Replication is where copies of the same data are maintained on multiple machines (replicas). Replication allows a system to:

  • Reduce latency. Keep data geographically close to users.
  • Increase availability. Allow the system to continue to function when some parts have failed.
  • Increase read throughput. Scale the number of machines that can serve read queries.

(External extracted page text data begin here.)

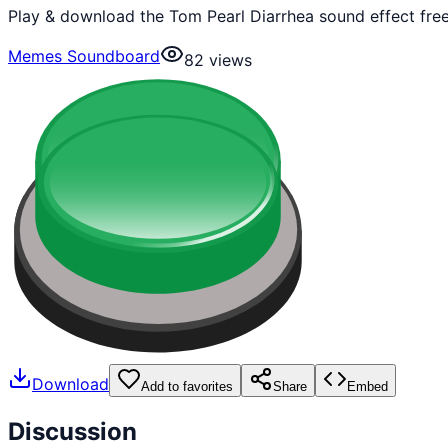
Play & download the Tom Pearl Diarrhea sound effect fre
Memes Soundboard
82
views
Download
Add to favorites
Share
Embed
Discussion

The challenge of replication is in handling changes to the data. There are three main approaches to replication: single-leader replication, multi-leader replication, and leaderless replication.

Single-Leader Replication

In single-leader replication, clients send all writes to a single leader node, which communicates changes to all replica follower nodes. Clients can read from any replica. Examples of systems that use this mode include relational databases (MySQL, PostgreSQL, Oracle, SQL Server), some nonrelational databases (MongoDB), and message brokers (Kafka, RabbitMQ).

New Followers

Systems will periodically take a snapshot of the leader's database. This snapshot is used to create the new follower node. The leader will maintain a position in its replication log. The position is also known as the log sequence number (PostgreSQL) or binlog coordinates (MySQL). The follower uses this position to ask the leader for all changes that have happened since the last snapshot. When a node goes down, this same method is used to restore a node.

Leader Failover

Refer to the notes on Raft Distributed Consensus.

Synchronous vs. Asynchronous Replication

In synchronous replication, the leader waits until the follower has confirmed that it received the write before reporting success to the client and making the write visible to other clients. In asynchronous replication, the leader sends the write to the follower but doesn't wait for a response from the follower.

It is impractical for all followers to be synchronous as one node outage would cause the whole system to stall. In practice, only one of the followers is synchronous while the others are asynchronous. If the synchronous follower becomes slow or unresponsive, one of the asynchronous followers is changed to be synchronous. At least two nodes are guaranteed to have an up-to-date copy of the data (semi-synchronous). Fully asynchronous systems are also used in practice.

Eventual Consistency

The delay between a write on the leader to an update on a follower is known as replication lag. In most cases, this lag is only a fraction of a second. This temporary inconsistency is known as eventual consistency.

Read-After-Write Consistency

Read-after-write consistency (or read-your-writes consistency) is a guarantee that clients will always see their own updates. This is implemented as follows:

  1. When a client sends read requests for data it previously modified, the leader will handle the request.
  2. If the time between the read request and the last update is within one minute, it is considered as previously modified.
  3. For more fine-grained control, monitor the replication lag on followers. If the time between the read request and the last update is within the replication lag window, the leader will handle the request.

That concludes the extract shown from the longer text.